Only the Irish have Jokes like these Oldies

Into a Belfast pub comes Paddy Murphy,
looking like he'd just been run over by a train.
His arm is in a sling, his nose is broken,
his face is cut and bruised and he's walking with a limp.
"What happened to you?" asks Sean, the bartender.
" Jamie O'Conner and me had a fight," says Paddy.
"That little shit, O'Conner," says Sean,
"He couldn't do that to you, he must have had something in his hand."
"That he did," says Paddy, "a shovel is what he had,
and a terrible lickin' he gave me with it."
"Well," says Sean, "you should have defended yourself,
didn't you have something in your hand?"
That I did," said Paddy.
"Mrs. O'Conner's breast, and a thing of beauty it was, but useless in a fight."




An Irishman who had a little too much to drink
is driving home from the city one night and,
of course, his car is weaving violently all over the road.
A cop pulls him over.
"So," says the cop to the driver, where have ya been?"
"Why, I've been to the pub of course," slurs the drunk.
"Well," says the cop, "it looks like you've had quite
a few to drink this evening."

"I did all right," the drunk says with a smile.
"Did you know," says the cop, standing straight and
folding his arms across his chest, "that a few intersections back,
your wife fell out of your car?"
"Oh, thank heavens," sighs the drunk.
"For a minute there, I thought I'd gone deaf."

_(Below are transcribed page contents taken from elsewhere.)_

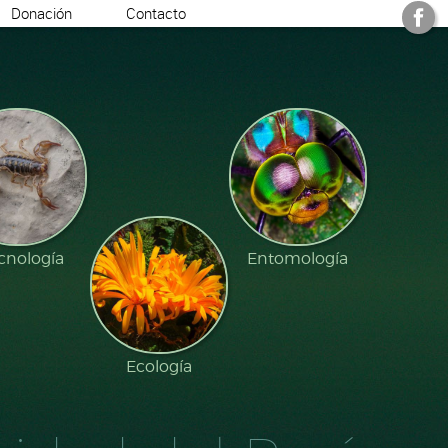
Donación
Contacto
cnología
Entomología
Ecología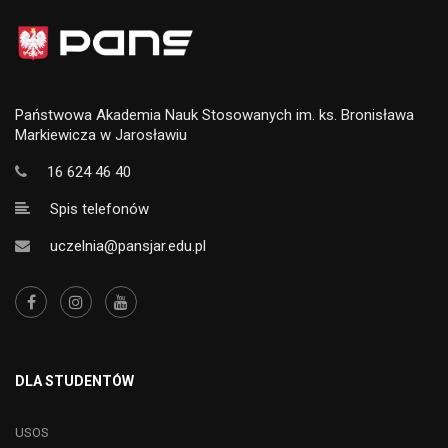
Państwowa Akademia Nauk Stosowanych im. ks. Bronisława
Markiewicza w Jarosławiu
16 624 46 40
Spis telefonów
uczelnia@pansjar.edu.pl
DLA STUDENTÓW
USOS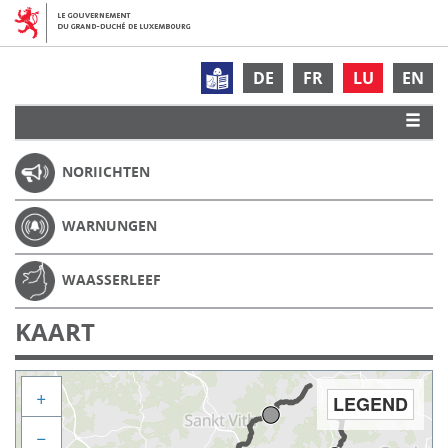
DE
FR
LU
EN
NORIICHTEN
WARNUNGEN
WAASSERLEEF
KAART
+
LEGEND
−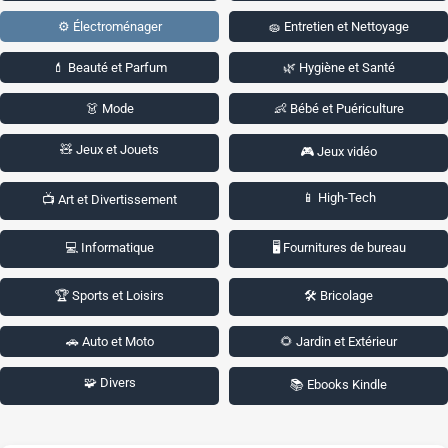
⚙️ Électroménager
🧽 Entretien et Nettoyage
💄 Beauté et Parfum
🌿 Hygiène et Santé
👗 Mode
👶 Bébé et Puériculture
🧸 Jeux et Jouets
🎮 Jeux vidéo
📱 High-Tech
📺 Art et Divertissement
💻 Informatique
🖥️ Fournitures de bureau
🏆 Sports et Loisirs
🛠️ Bricolage
🚗 Auto et Moto
🌻 Jardin et Extérieur
🧩 Divers
📚 Ebooks Kindle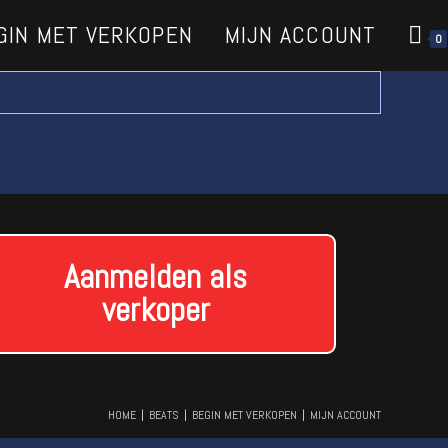
GIN MET VERKOPEN
MIJN ACCOUNT
0
Aanmelden als
verkoper
HOME
BEATS
BEGIN MET VERKOPEN
MIJN ACCOUNT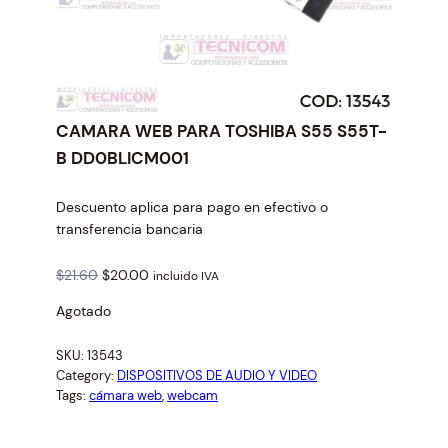
CAMARA WEB PARA TOSHIBA S55 S55T-
B DD0BLICM001
Descuento aplica para pago en efectivo o
transferencia bancaria
O
C
$
21.60
$
20.00
incluido IVA
r
u
Agotado
i
r
g
r
SKU:
13543
i
e
Category:
DISPOSITIVOS DE AUDIO Y VIDEO
n
n
Tags:
cámara web
, 
webcam
a
t
l
p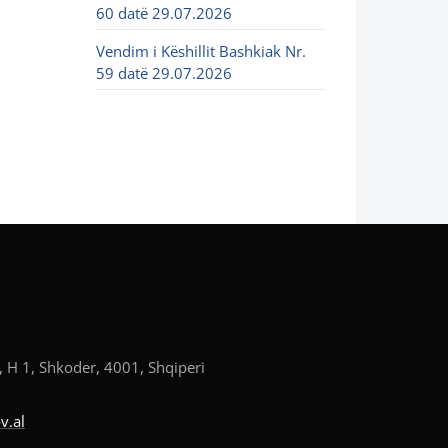
60 datë 29.07.2026
Vendim i Këshillit Bashkiak Nr.
59 datë 29.07.2026
, H 1, Shkoder, 4001, Shqiperi
v.al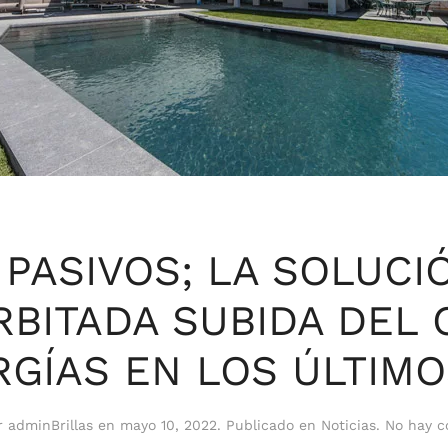
 PASIVOS; LA SOLUCI
RBITADA SUBIDA DEL 
RGÍAS EN LOS ÚLTIMO
or
adminBrillas
en
mayo 10, 2022
. Publicado en
Noticias
.
No hay c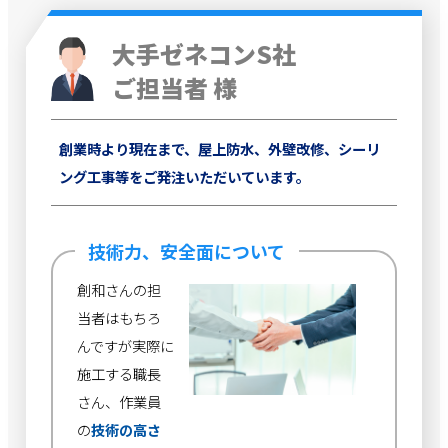
大手ゼネコンS社
ご担当者 様
創業時より現在まで、屋上防水、外壁改修、シーリ
ング工事等をご発注いただいています。
技術力、安全面について
創和さんの担
当者はもちろ
んですが実際に
施工する職長
さん、作業員
の
技術の高さ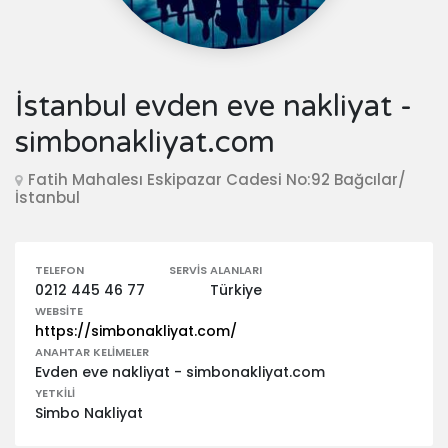
İstanbul evden eve nakliyat -
simbonakliyat.com
Fatih Mahalesı Eskipazar Cadesi No:92 Bağcılar/
İstanbul
TELEFON
SERVIS ALANLARI
0212 445 46 77
Türkiye
WEBSITE
https://simbonakliyat.com/
ANAHTAR KELIMELER
Evden eve nakliyat - simbonakliyat.com
YETKILI
Simbo Nakliyat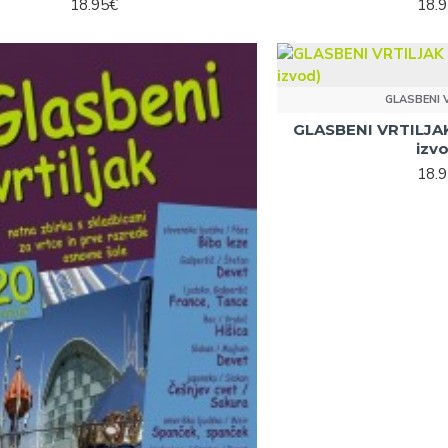
18.95€
18.
GLASBENI 
GLASBENI VRTILJAK š
izv
18.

Brenda O'Malley is home making dinner, as usual,
when Tim Finnegan arrives at her door.
"Brenda, may I come in?" he asks. "I've somethin' to tell ya".
"Of course you can come in, you're always welcome, Tim.
But where's my husband?"
"That's what I'm here to be telling ya, Brenda."
There was an accident down at the Guinness brewery.."
"Oh, God no!" cries Brenda. "Please don't tell me."
"I must, Brenda. Your husband Shamus is dead and gone. I'm sorry.
Finally, she looked up at Tim.
"How did it happen, Tim?"

"It was terrible, Brenda. He fell into a vat
of Guinness Stout and drowned."

"Oh my dear Jesus! But you must tell me truth, Tim.
Did he at least go quickly?"

"Well, Brenda... no. In fact, he got out three times to pee."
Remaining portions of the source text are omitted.